Begin at the line containing "to the project." in the records below, end at the line containing "trash cans are", and retype each line in that span exactly. No other line and no image should appear.

(Data entries)
• • • • • • •

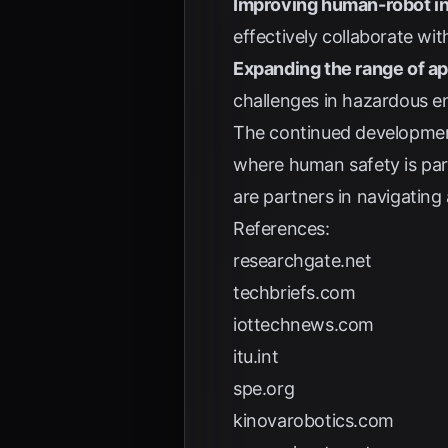
Improving human-robot in
effectively collaborate wi
Expanding the range of ap
challenges in hazardous e
The continued developmen
where human safety is para
are partners in navigating 
References:
researchgate.net
techbriefs.com
iottechnews.com
itu.int
spe.org
kinovarobotics.com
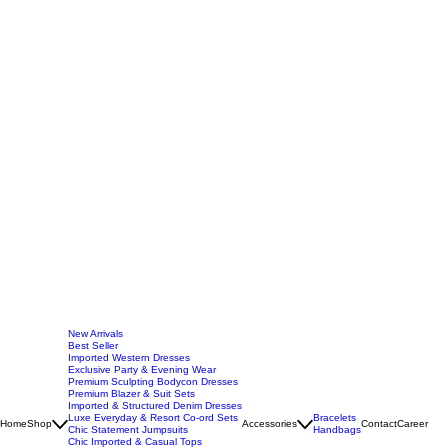
New Arrivals
Best Seller
Imported Western Dresses
Exclusive Party & Evening Wear
Premium Sculpting Bodycon Dresses
Premium Blazer & Suit Sets
Imported & Structured Denim Dresses
Luxe Everyday & Resort Co-ord Sets
Bracelets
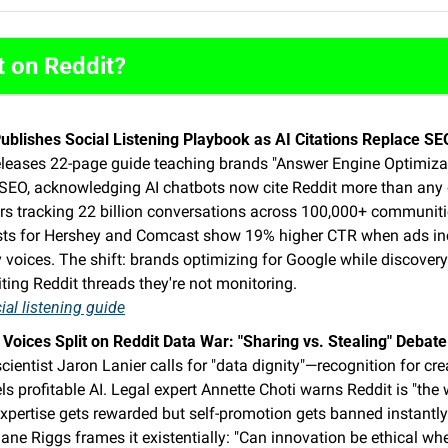
t on Reddit?
Publishes Social Listening Playbook as AI Citations Replace S
eleases 22-page guide teaching brands "Answer Engine Optimizati
 SEO, acknowledging AI chatbots now cite Reddit more than any o
rs tracking 22 billion conversations across 100,000+ communitie
ests for Hershey and Comcast show 19% higher CTR when ads inc
voices. The shift: brands optimizing for Google while discovery
ing Reddit threads they're not monitoring. 
ial listening guide
 Voices Split on Reddit Data War: "Sharing vs. Stealing" Debat
cientist Jaron Lanier calls for "data dignity"—recognition for cre
ls profitable AI. Legal expert Annette Choti warns Reddit is "the 
xpertise gets rewarded but self-promotion gets banned instantly
ane Riggs frames it existentially: "Can innovation be ethical when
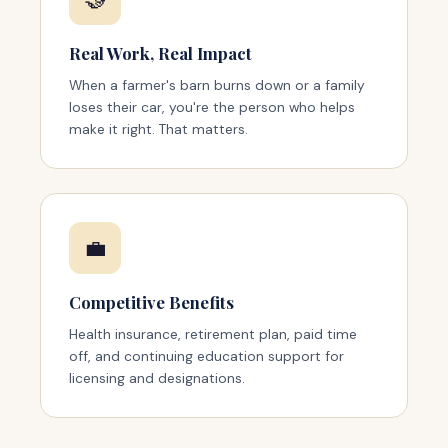
Real Work, Real Impact
When a farmer's barn burns down or a family
loses their car, you're the person who helps
make it right. That matters.
💼
Competitive Benefits
Health insurance, retirement plan, paid time
off, and continuing education support for
licensing and designations.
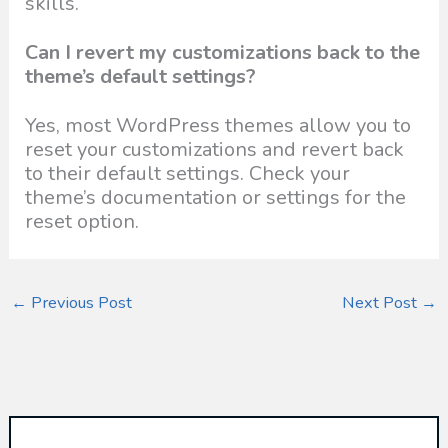
skills.
Can I revert my customizations back to the
theme’s default settings?
Yes, most WordPress themes allow you to
reset your customizations and revert back
to their default settings. Check your
theme’s documentation or settings for the
reset option.
←
Previous Post
Next Post
→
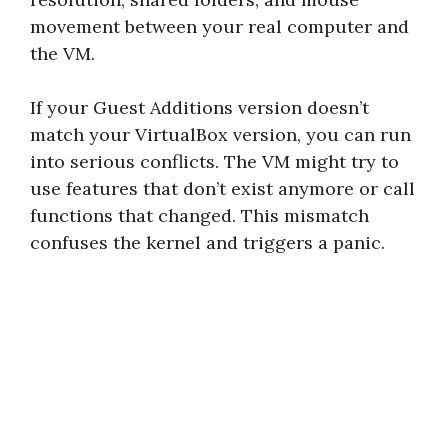
movement between your real computer and
the VM.
If your Guest Additions version doesn’t
match your VirtualBox version, you can run
into serious conflicts. The VM might try to
use features that don’t exist anymore or call
functions that changed. This mismatch
confuses the kernel and triggers a panic.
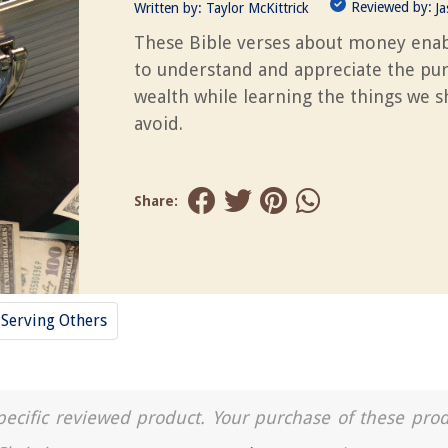
Reviewed by:
Written by:
Taylor McKittrick
J
These Bible verses about money enab
to understand and appreciate the pu
wealth while learning the things we 
avoid.
Share:
Serving Others
a specific reviewed product. Your purchase of these pro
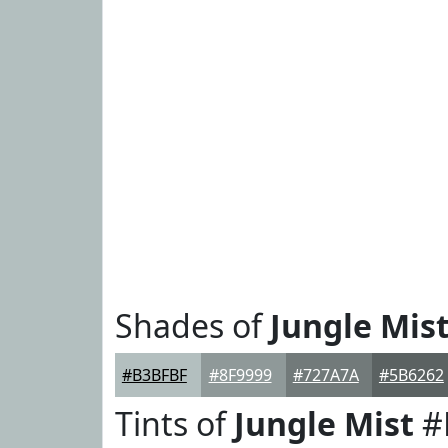
Shades of
Jungle Mis
#B3BFBF
#8F9999
#727A7A
#5B6262
Tints of
Jungle Mist
#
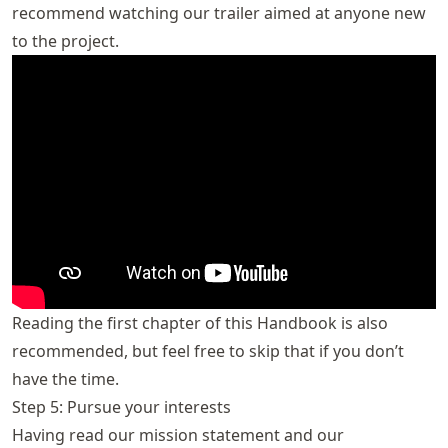
recommend watching our trailer aimed at anyone new
to the project.
Reading the first chapter of this Handbook is also
recommended, but feel free to skip that if you don’t
have the time.
Step 5: Pursue your interests
Having read our mission statement and our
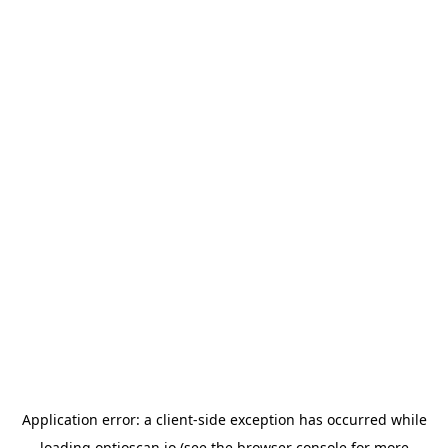
Application error: a
client
-side exception has occurred while
loading
optioscan.io
(see the
browser console
for more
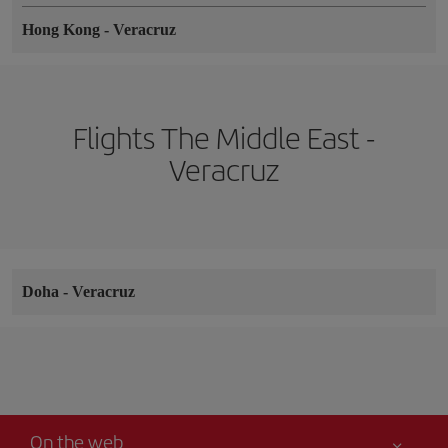
Hong Kong
-
Veracruz
Flights The Middle East -
Veracruz
Doha
-
Veracruz
On the web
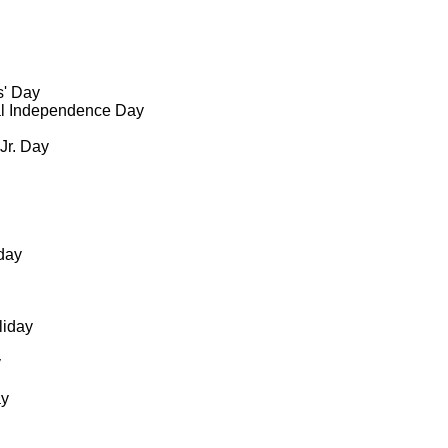
s' Day
al Independence Day
 Jr. Day
day
liday
y
ay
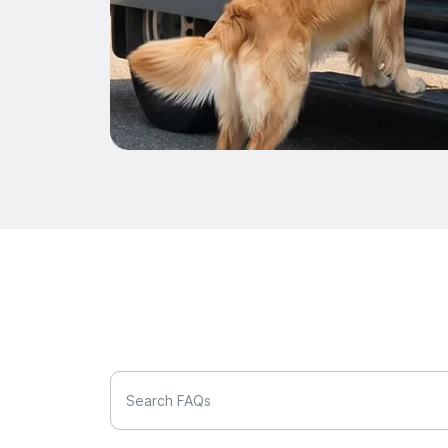
Search FAQs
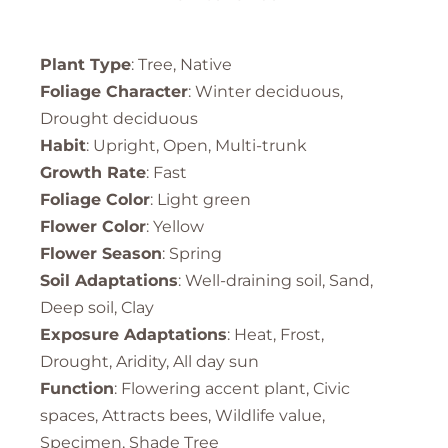
Plant Type
: Tree, Native
Foliage Character
: Winter deciduous,
Drought deciduous
Habit
: Upright, Open, Multi-trunk
Growth Rate
: Fast
Foliage Color
: Light green
Flower Color
: Yellow
Flower Season
: Spring
Soil Adaptations
: Well-draining soil, Sand,
Deep soil, Clay
Exposure Adaptations
: Heat, Frost,
Drought, Aridity, All day sun
Function
: Flowering accent plant, Civic
spaces, Attracts bees, Wildlife value,
Specimen, Shade Tree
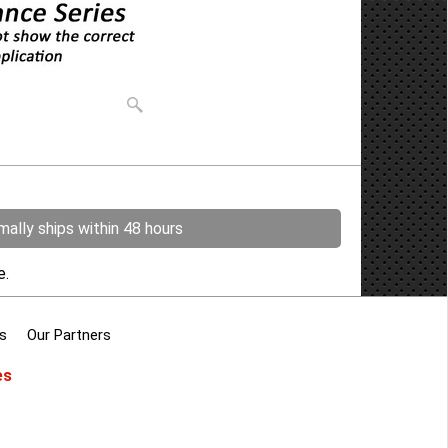
ally ships within 48 hours
re.
s
Our Partners
es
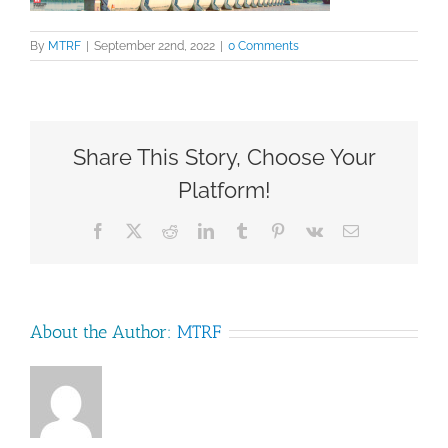
By
MTRF
|
September 22nd, 2022
|
0 Comments
Share This Story, Choose Your
Platform!
Facebook
X
Reddit
LinkedIn
Tumblr
Pinterest
Vk
Email
About the Author:
MTRF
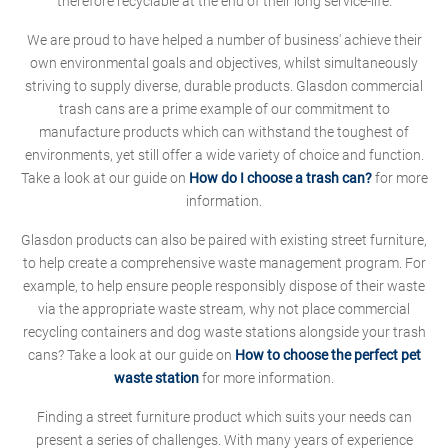
therefore recyclable at the end of their long service-life.
We are proud to have helped a number of business' achieve their
own environmental goals and objectives, whilst simultaneously
striving to supply diverse, durable products. Glasdon commercial
trash cans are a prime example of our commitment to
manufacture products which can withstand the toughest of
environments, yet still offer a wide variety of choice and function.
Take a look at our guide on
How do I choose a trash can?
for more
information.
Glasdon products can also be paired with existing street furniture,
to help create a comprehensive waste management program. For
example, to help ensure people responsibly dispose of their waste
via the appropriate waste stream, why not place commercial
recycling containers and dog waste stations alongside your trash
cans? Take a look at our guide on
How to choose the perfect pet
waste station
for more information.
Finding a street furniture product which suits your needs can
present a series of challenges. With many years of experience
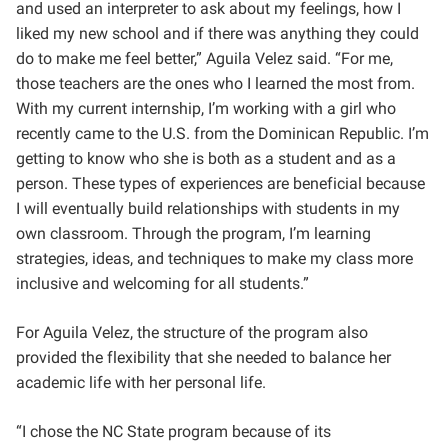
and used an interpreter to ask about my feelings, how I
liked my new school and if there was anything they could
do to make me feel better,” Aguila Velez said. “For me,
those teachers are the ones who I learned the most from.
With my current internship, I’m working with a girl who
recently came to the U.S. from the Dominican Republic. I’m
getting to know who she is both as a student and as a
person. These types of experiences are beneficial because
I will eventually build relationships with students in my
own classroom. Through the program, I’m learning
strategies, ideas, and techniques to make my class more
inclusive and welcoming for all students.”
For Aguila Velez, the structure of the program also
provided the flexibility that she needed to balance her
academic life with her personal life.
“I chose
the NC State program because of its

• • • • • • •

_Answer:_
to the project.
Reading the first chapter of this Handbook is also
recommended, but feel free to skip that if you don’t
have the time.
Step 5: Pursue your interests
Having read our mission statement and our
Application error: a
client
-side exception has occurred while
loading
optioscan.io
(see the
browser console
for more
Hong Kong
-
Veracruz
Flights The Middle East -
Veracruz
Doha
-
Veracruz
On the web
s' Day
al Independence Day
 Jr. Day
day
liday
y
ay
Search FAQs
Plant Type
: Tree, Native
Foliage Character
: Winter deciduous,
Drought deciduous
Habit
: Upright, Open, Multi-trunk
Growth Rate
: Fast
Foliage Color
: Light green
Flower Color
: Yellow
Flower Season
: Spring
Soil Adaptations
: Well-draining soil, Sand,
Deep soil, Clay
Exposure Adaptations
: Heat, Frost,
Drought, Aridity, All day sun
Function
: Flowering accent plant, Civic
spaces, Attracts bees, Wildlife value,
Specimen, Shade Tree
ally ships within 48 hours
re.
s
Our Partners
es
By
MTRF
|
September 22nd, 2022
|
0 Comments
Share This Story, Choose Your
Platform!
Facebook
X
Reddit
LinkedIn
Tumblr
Pinterest
Vk
Email
About the Author:
MTRF
therefore recyclable at the end of their long service-life.
We are proud to have helped a number of business' achieve their
own environmental goals and objectives, whilst simultaneously
striving to supply diverse, durable products. Glasdon commercial
trash cans are a prime example of our commitment to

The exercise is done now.